– Говорят тебе, все места заняты! – так и объясняли в конторе на ладожской пристани настырному ганзейскому немцу, только что прибывшему из Новгорода на большом челне. Такие рейсы – «Новгород – Ладога» и обратно – выполнялись регулярно, ибо крупные морские суда в Новгород по Волхову не поднимались – пороги! – а разгружались и стояли в Ладоге.

– Ну, как же, как же так? – заламывая руки, причитал немец. – О, майн гот! Я же опаздываю… и так на этот караван рассчитывал. Ну… может быть, как-нибудь все же можно, а? Я бы заплатил.

– Сказано же – нету местов! Раньше надо было приходить.

– О, боже!

– Ты вот что, господине хороший, – смилостивился приказчик. – Тут на якоре длинный такой кораблик стоит, видел? Трехмачтовый.

– О, я, я! – немец обрадованно закивал. – Видел. И что это за судно? Оно тоже отправляется в Стокгольм, да?

– До Готланда точно доберешься, а там уж и недалече, – покусов перо, усмехнулся конторский служащий. – «Морская Дева» – так тот корабль зовется, запомни. Шкипер с него и матросы тут недалеко, в таверне, гуляют, попутного груза ждут – с Василькова вымола им меду в бочонках обещали, не сегодня-завтра доставят, а как доставят, так они сразу и с якоря снимутся. Так что не зевай!

– О, благодарю, любезнейший господин! – рассыпался в поклонах немец.

Смешной такой, забавный – в куцем темном плаще, в кургузом кафтанчике складками. На голове засаленный берет с поникшим петушиным пером, лицо бледное, бородка рыжеватая, усики… в левом ухе – золотая серьга.

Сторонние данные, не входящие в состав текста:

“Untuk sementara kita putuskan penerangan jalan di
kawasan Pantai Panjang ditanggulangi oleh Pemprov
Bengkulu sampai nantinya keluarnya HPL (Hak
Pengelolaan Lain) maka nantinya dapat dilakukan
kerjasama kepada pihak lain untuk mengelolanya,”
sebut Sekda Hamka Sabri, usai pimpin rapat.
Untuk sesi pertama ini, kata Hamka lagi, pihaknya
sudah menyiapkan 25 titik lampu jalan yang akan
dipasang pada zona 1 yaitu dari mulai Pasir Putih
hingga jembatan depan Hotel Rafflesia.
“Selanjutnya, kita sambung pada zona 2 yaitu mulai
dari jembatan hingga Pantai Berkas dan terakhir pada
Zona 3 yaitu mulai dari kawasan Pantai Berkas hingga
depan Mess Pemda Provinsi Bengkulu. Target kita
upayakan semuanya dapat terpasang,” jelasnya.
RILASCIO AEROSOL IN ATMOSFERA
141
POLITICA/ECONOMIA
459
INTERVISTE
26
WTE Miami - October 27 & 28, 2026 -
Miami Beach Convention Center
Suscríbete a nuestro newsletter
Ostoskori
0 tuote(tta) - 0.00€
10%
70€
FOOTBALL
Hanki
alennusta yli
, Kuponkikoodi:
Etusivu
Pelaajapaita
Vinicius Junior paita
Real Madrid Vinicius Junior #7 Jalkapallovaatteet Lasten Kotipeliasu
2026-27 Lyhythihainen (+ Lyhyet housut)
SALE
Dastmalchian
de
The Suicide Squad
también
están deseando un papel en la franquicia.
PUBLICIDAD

«Морская Дева» снялась с якоря еще раньше, чем отчалили суда Федора Тимофеевича. Даже меда своего не дождались готландские немцы, отплыли вмиг, видать, решили, что нечего тут больше ждать.

– Славный корабль! – стоя на высокой корме, выстроенной на стокгольмской верфи, каракки «Святой Георгий», Егор проводил взглядом таявшее в утренней туманной дымке судно. – Ходко идет.

– Так парусов много и мачты высокие, – покивал головой невысокий – с сивой окладистой бородою – боцман. – К тому же и шкипер опытный – это сразу видать. Да здесь они еще и наверняка лоцмана взяли.

– Хорош, – снова похвалил князь. – Мы за таким вряд ли угонимся.

Моряк горделиво повел плечом:

– Мы-то как раз догоним, а вот когги да ладьи… Когги слишком уж пузатые, а на ладейках парусов маловато.

– Так нарастить!

– Ежели, господине, нарастить, так это и корпус другой ладить надобно. Уже и не ладейка будет.

– Да, – согласно кивнул Егор.

В коротком немецком камзоле, в узких штанах-чулках – как в Новгороде нынче одевались многие – князь выглядел сейчас как обычный негоциант, отправившийся по торговым делам в Стокгольм или Любек. Таких людей – достаточно еще молодых, решительных, знающих языки, а также морское и финансовое дело, в отличие от всех прочих русских земель, в Новгороде хватало всегда и с избытком.

Кроме немецкого камзола – крепкие кожаные башмаки с модными пряжками, да доброго сукна плащ, да короткий, в потертых ножнах, меч на широком поясе. Небольшая «шкиперская» бородка, волевой взгляд, светлые, завитые по немецкой моде, локоны. Много, много таких молодых людей было в Новгороде – негоциантов, искателей счастья, ушкуйников. Кто-то хаживал по Варяжскому морю и был хорошим знакомцем хозяев портовых таверн от Ревеля до Любека и дальше, кто-то когда-то тревожил лихими набегами Орду, а ныне отправился на покорение Сибири, где опасностей было ничуть не меньше, чем в море.

Егор ничем не отличался от этого типа людей и не привлекал к себе слишком уж любопытные взгляды… ну, разве что женские – ну, этого уж никак было не избежать, уж новгородские-то жонки в теремах никогда не сидели, жизнь вели вольную, за что никто их не срамил… попробовали бы! Живо бы в Волхове оказались.